Chapter 108: Wu Heng had never met anyone as selfish as himself
When Xie Chongyi appeared, the mass of black matter became even more agitated than before. Clearly, its target had always been Xie Chongyi.
Wu Dian’s expression changed. He shoved the three of them aside at once, the wind blade in his hand spinning at high speed. A bright flash of fire burst forth, sparks flying, and in the blink of an eye the black creature was burned into a handful of ash.
But he still couldn’t relax. The black, powdery remains that had been burned to ash drifted up from the ground into the air, finer than dust itself.
An arm reached out past Wu Dian. Xie Chongyi drew all of it into his palm and said indifferently, “It’s nothing serious.”
Wu Heng moved from behind Xie Chongyi to his side, sweeping his gaze over the expressions of Wu Dian and Sheng Jiang. In the end, he lifted his eyes slightly and looked at Xie Chongyi. A glimmer flickered in his eyes, and he had already reached a conclusion in his heart—they had secrets.
After the black powdery matter entered Xie Chongyi’s body, the gash on his face began to heal at a visible speed. In less than two minutes, his brows and eyes returned to their former handsome lines.
“Class Monitor, your injury is healed,” the boy reminded him in a low voice.
Wu Dian and Sheng Jiang didn’t look… happy for Xie Chongyi at all.
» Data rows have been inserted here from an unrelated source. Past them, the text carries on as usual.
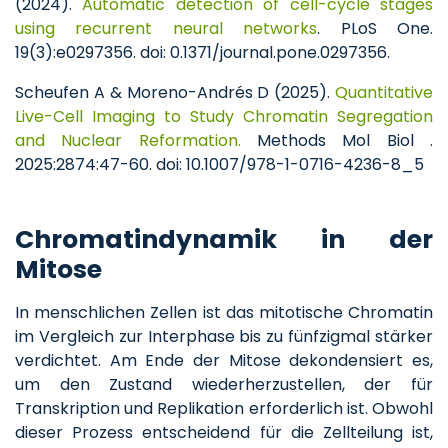
(2024).
Automatic detection of cell-cycle stages
using recurrent neural networks
. PLoS One.
19(3):e0297356. doi: 0.1371/journal.pone.0297356.
Scheufen A & Moreno-Andrés D (2025).
Quantitative
Live-Cell Imaging to Study Chromatin Segregation
and Nuclear Reformation.
Methods Mol Biol .
2025:2874:47-60. doi: 10.1007/978-1-0716-4236-8_5
Chromatindynamik in der
Mitose
In menschlichen Zellen ist das mitotische Chromatin
im Vergleich zur Interphase bis zu fünfzigmal stärker
verdichtet. Am Ende der Mitose dekondensiert es,
um den Zustand wiederherzustellen, der für
Transkription und Replikation erforderlich ist. Obwohl
dieser Prozess entscheidend für die Zellteilung ist,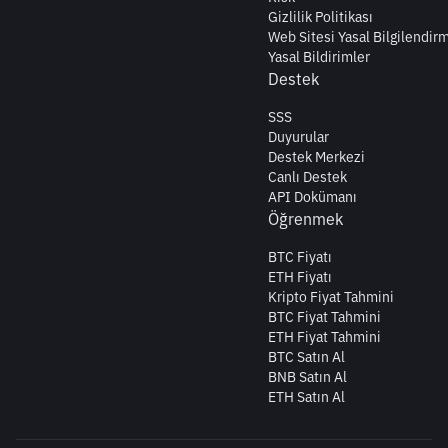
Gizlilik Politikası
Web Sitesi Yasal Bilgilendir
Yasal Bildirimler
Destek
SSS
Duyurular
Destek Merkezi
Canlı Destek
API Dokümanı
Öğrenmek
BTC Fiyatı
ETH Fiyatı
Kripto Fiyat Tahmini
BTC Fiyat Tahmini
ETH Fiyat Tahmini
BTC Satın Al
BNB Satın Al
ETH Satın Al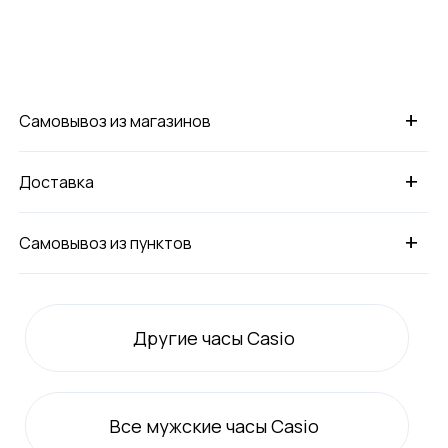
+
Самовывоз из магазинов
+
Доставка
+
Самовывоз из пунктов
Другие часы Casio
Все
мужские
часы Casio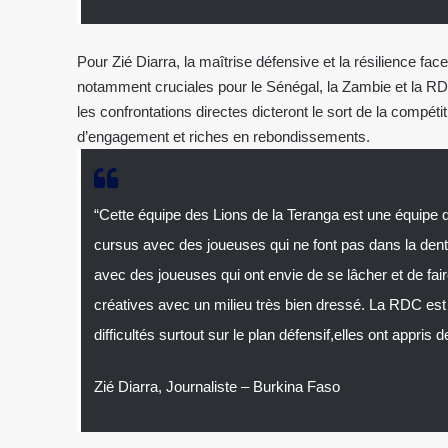
Pour Zié Diarra, la maîtrise défensive et la résilience fa
notamment cruciales pour le Sénégal, la Zambie et la RD
les confrontations directes dicteront le sort de la compéti
d’engagement et riches en rebondissements.
“Cette équipe des Lions de la Teranga est une équipe q
cursus avec des joueuses qui ne font pas dans la dent
avec des joueuses qui ont envie de se lâcher et de fai
créatives avec un milieu très bien dressé. La RDC est 
difficultés surtout sur le plan défensif,elles ont appr
Zié Diarra, Journaliste – Burkina Faso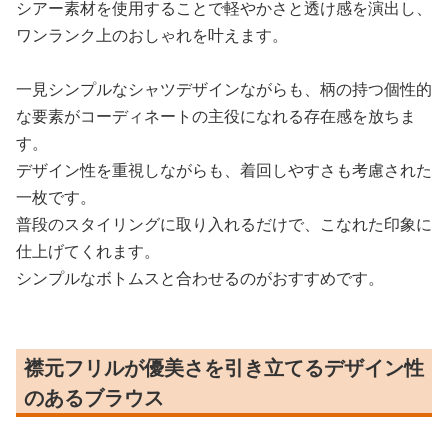
シアー素材を使用することで軽やかさと透け感を演出し、
ワンランク上のおしゃれを叶えます。
一見シンプルなシャツデザインながらも、柄の持つ個性的
な要素がコーディネートの主役になれる存在感を放ちま
す。
デザイン性を重視しながらも、着回しやすさも考慮された
一枚です。
普段のスタイリングに取り入れるだけで、こなれた印象に
仕上げてくれます。
シンプルなボトムスと合わせるのがおすすめです。
襟元フリルが優美さを引き立てるデザイン性
のあるブラウス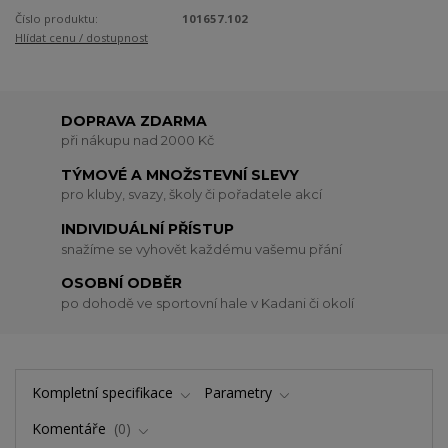
Číslo produktu:
101657.102
Hlídat cenu / dostupnost
DOPRAVA ZDARMA
při nákupu nad 2000 Kč
TÝMOVÉ A MNOŽSTEVNÍ SLEVY
pro kluby, svazy, školy či pořadatele akcí
INDIVIDUÁLNÍ PŘÍSTUP
snažíme se vyhovět každému vašemu přání
OSOBNÍ ODBĚR
po dohodě ve sportovní hale v Kadani či okolí
Kompletní specifikace
Parametry
Komentáře
0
After a moment of silence, Wu Dian even turned around and left.
Sheng Jiang was even more decisive—he spun around and vanished from the two of their sight.
“Ugly people always make trouble,” Xie Chongyi said arrogantly in appraisal of their behavior, then lowered his gaze. “Right?”
“They’re not ugly, though,” Wu Heng replied honestly.
“Compared to me?”
“Just a bit worse.” Wu Heng didn’t think he was saying anything flattering—he was stating a fact. Yet Xie Chongyi broke into a cheerful smile, and the sickly pallor on his face, pale from just having recovered from a serious injury, faded considerably.
After laughing, Xie Chongyi said, “If they’re a bit worse than me, then they’re ugly.”
Wu Heng took two steps back, keeping a socially appropriate conversational distance from Xie Chongyi. “That black thing just now—was it the same kind as what’s inside your body?”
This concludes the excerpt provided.